> [Records for the task]
%%

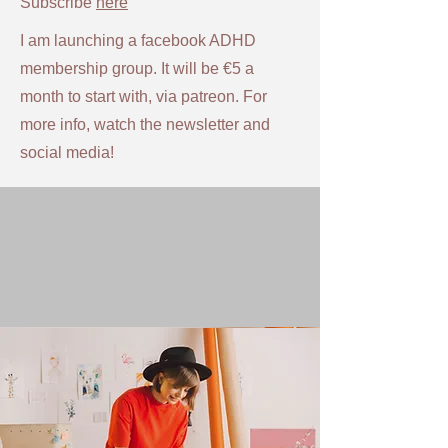
Subscribe
here
I am launching a facebook ADHD
membership group. It will be €5 a
month to start with, via patreon. For
more info, watch the newsletter and
social media!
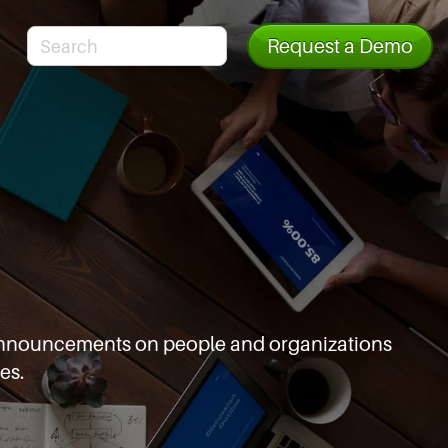
Request a Demo
d announcements
on people and organizations
es.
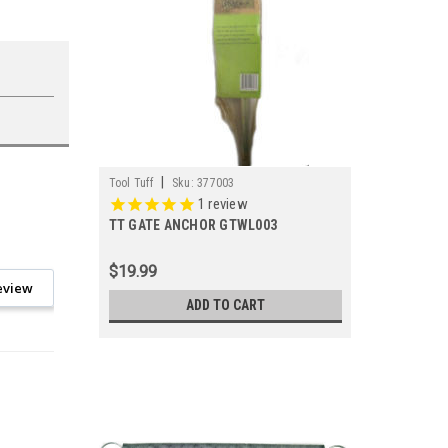
|
Tool Tuff
Sku:
377003
1
review
TT GATE ANCHOR GTWL003
$19.99
eview
ADD TO CART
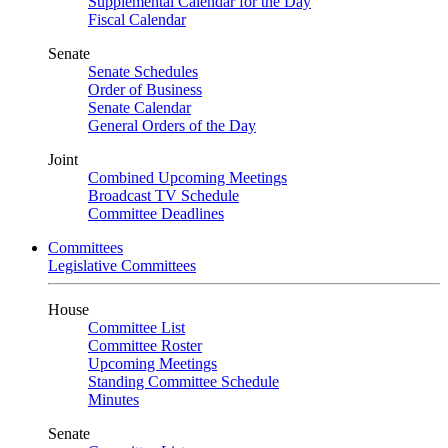
Supplemental Calendar for the Day
Fiscal Calendar
Senate
Senate Schedules
Order of Business
Senate Calendar
General Orders of the Day
Joint
Combined Upcoming Meetings
Broadcast TV Schedule
Committee Deadlines
Committees
Legislative Committees
House
Committee List
Committee Roster
Upcoming Meetings
Standing Committee Schedule
Minutes
Senate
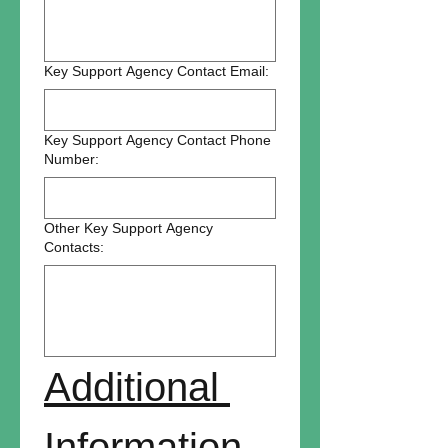
Key Support Agency Contact Email:
Key Support Agency Contact Phone
Number:
Other Key Support Agency
Contacts:
Additional 
Information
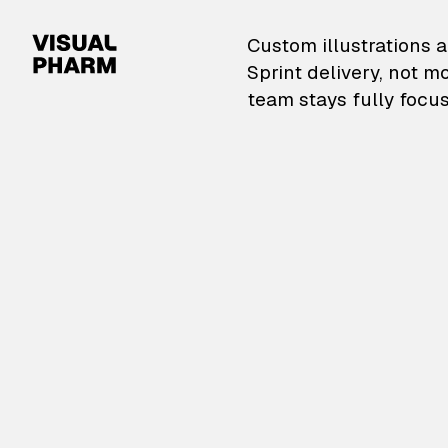
VisualPharm — Custom il
Custom illustrations a
Sprint delivery, not m
team stays fully focus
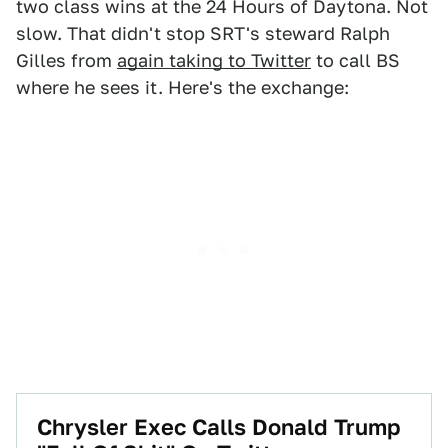
two class wins at the 24 Hours of Daytona. Not
slow. That didn't stop SRT's steward Ralph
Gilles from
again taking to Twitter
to call BS
where he sees it. Here's the exchange:
Chrysler Exec Calls Donald Trump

%%

> [Your goal] Look through the entries above; copy each line where the string "Senate" appears.

> [Answer to the problem]
Senate
Senate Schedules
Senate Calendar
Senate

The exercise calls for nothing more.